■ Records for this task

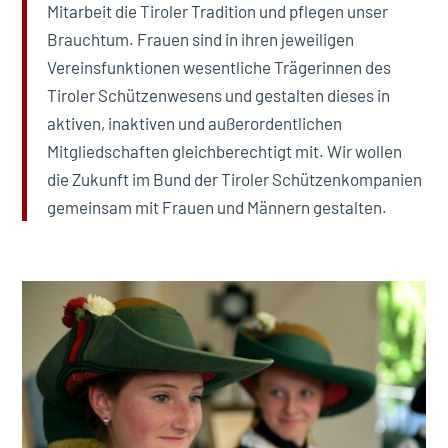
Mitarbeit die Tiroler Tradition und pflegen unser
Brauchtum. Frauen sind in ihren jeweiligen
Vereinsfunktionen wesentliche Trägerinnen des
Tiroler Schützenwesens und gestalten dieses in
aktiven, inaktiven und außerordentlichen
Mitgliedschaften gleichberechtigt mit. Wir wollen
die Zukunft im Bund der Tiroler Schützenkompanien
gemeinsam mit Frauen und Männern gestalten.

■ What the task asks
Respond with only the number of lines above that include the string "gestalten".

■ Expected output
2